4. P. 2, line 46—not hypothetical data. Perhaps artificial, or computer-generated.
Changed hypothetical data to computer generated data (line 85 –present submission)
5. P. 3, line 49—not sure what mil stands for.
Changed mil to millions (line 91 – present submission)
6. P. 3, line 52—management plans have authors; they are therefore not cited as Anonymous.
Included the authors of the Land and Resource Management Plans (lines 97-98– present
submission)
7. P. 3, line 47—not sure what approach you are referring to. Please describe.
Changed the sentence by eliminating “the approach of” as it was not needed (line 86- present
submission)
8. Table 1—Dog is spelled incorrectly? (Doig?)
Changed the spelling to Doig.
9. P. 4, line 75—they do not determine harvesting age; they support decisions on harvesting age.
The sentence was eliminated completely as the entire section was rewritten.
10. P. 4, line 77—determined by solving models of the harvest-scheduling problem—not simply
applying algorithms.
The sentence was eliminated completely as the entire section was rewritten.
11. P. 4, line 80—this can be disputed. What about the economic rotation age arising from the
Faustmann formula?
The sentence was eliminated completely as the entire section was rewritten. However, we provided
a complete set of equations that incorporate not only the economic rotation but also other attributes.
12. Lines 91-102—this discussion belongs on the literature review, not methods.
The sentence was eliminated completely as significant portions of the section were rewritten.
13. Line 104—do you mean "harvest-scheduling model"?
Changed harvest scheduler to harvest-scheduling model as suggested by reviewer (line 157-present
submission).
14. Line 112—after citation, start a new paragraph.
Started a new paragraph (line 181-present submission)
15. Line 124—perhaps a brief mention or discussion of the concept of "regulated forest" is
appropriate here.
We mentioned and discussed the concept of “normal forest” as suggest by the second reviewer
rather than “regulated forest” (lines 196 and 164-173 - present submission)

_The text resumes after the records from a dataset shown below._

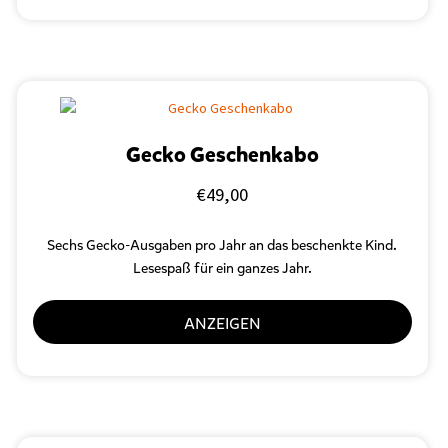
Gecko Geschenkabo
€
49,00
Sechs Gecko-Ausgaben pro Jahr an das beschenkte Kind.
Lesespaß für ein ganzes Jahr.
ANZEIGEN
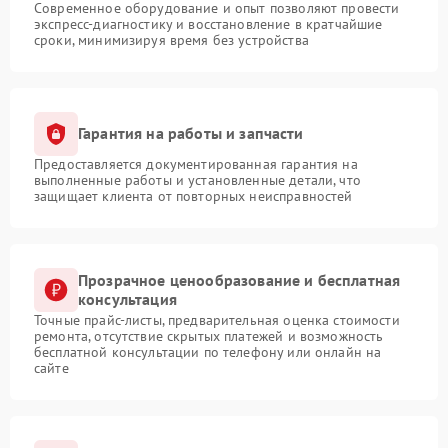
Современное оборудование и опыт позволяют провести
экспресс-диагностику и восстановление в кратчайшие
сроки, минимизируя время без устройства
Гарантия на работы и запчасти
Предоставляется документированная гарантия на
выполненные работы и установленные детали, что
защищает клиента от повторных неисправностей
Прозрачное ценообразование и бесплатная
консультация
Точные прайс-листы, предварительная оценка стоимости
ремонта, отсутствие скрытых платежей и возможность
бесплатной консультации по телефону или онлайн на
сайте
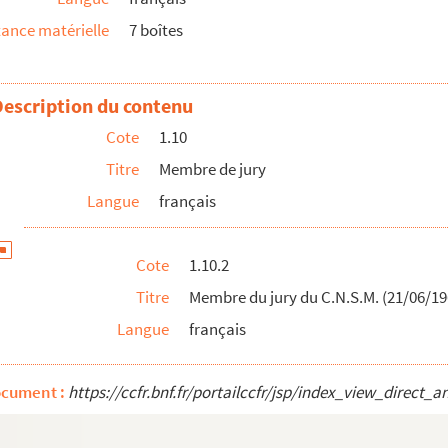
ional Arthur Honegger
ance matérielle
7 boîtes
-Canada, session 1978-79 : le programme général ; le pro...
 de composition
e jeunes chefs d'orchestre (Besançon)
Description du contenu
mpetition 1988 : lettre d’invitation du vice-président...
Cote
1.10
e composition musicale, opéra et ballet (Genève)
Titre
Membre de jury
 (Texas)
Langue
français
opéra (Marseille)
Cote
1.10.2
Titre
Membre du jury du C.N.S.M. (21/06/19
'AFPROJEM)
Langue
français
F
ocument :
https://ccfr.bnf.fr/portailccfr/jsp/index_view_dire
 Pierre de Monaco
concerts gratuits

16. Line 139—uniformily (adverb).
Changed to uniformly (line 229- present submission)
17. Line 150—it is not clear what you mean by "harvesting moment"; also, there is no y
Adjust the set of equation (3) to reflect properly the symbols (lines 243-249- present submission)

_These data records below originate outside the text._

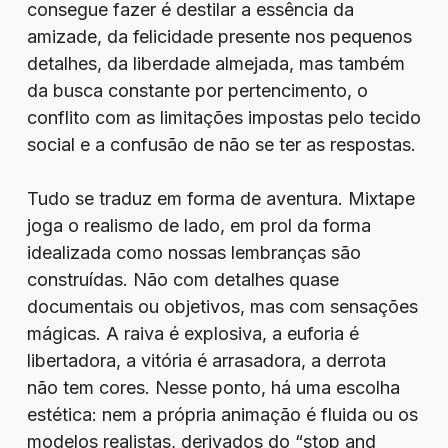
consegue fazer é destilar a essência da
amizade, da felicidade presente nos pequenos
detalhes, da liberdade almejada, mas também
da busca constante por pertencimento, o
conflito com as limitações impostas pelo tecido
social e a confusão de não se ter as respostas.
Tudo se traduz em forma de aventura. Mixtape
joga o realismo de lado, em prol da forma
idealizada como nossas lembranças são
construídas. Não com detalhes quase
documentais ou objetivos, mas com sensações
mágicas. A raiva é explosiva, a euforia é
libertadora, a vitória é arrasadora, a derrota
não tem cores. Nesse ponto, há uma escolha
estética: nem a própria animação é fluida ou os
modelos realistas, derivados do “stop and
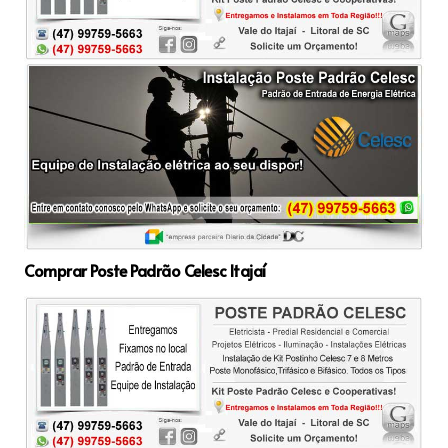
Comprar Poste Padrão Celesc Itajaí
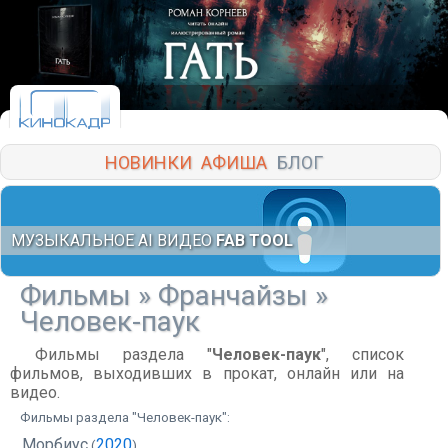
НОВИНКИ
АФИША
БЛОГ
МУЗЫКАЛЬНОЕ AI ВИДЕО
FAB TOOL
Фильмы
»
Франчайзы
»
Человек-паук
Фильмы раздела "
Человек-паук
", список
фильмов, выходивших в прокат, онлайн или на
видео.
Фильмы раздела "Человек-паук":
Морбиус
2020
(
)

18. Line 147—all equations in a manuscript must have a unique id-number assigned.
We consider the mixed integer problem as an entity, and we did not associate an individual number
to each equation used to formalize the planning problem as we taught that it would clutter the
discourse, and no latter reference to an individual equation was made.
19. Why do you have-- /Age --- in the objective function? Not clear
Adjust the equations to reflect the new symbols
20. Immediately following the formulation, it is standard practice to describe, in words, each
equation, by number.
We described the equations used by the mixed integer programming problems immediately after
formulation, as suggested by the reviewer (lines 253-267- present submission)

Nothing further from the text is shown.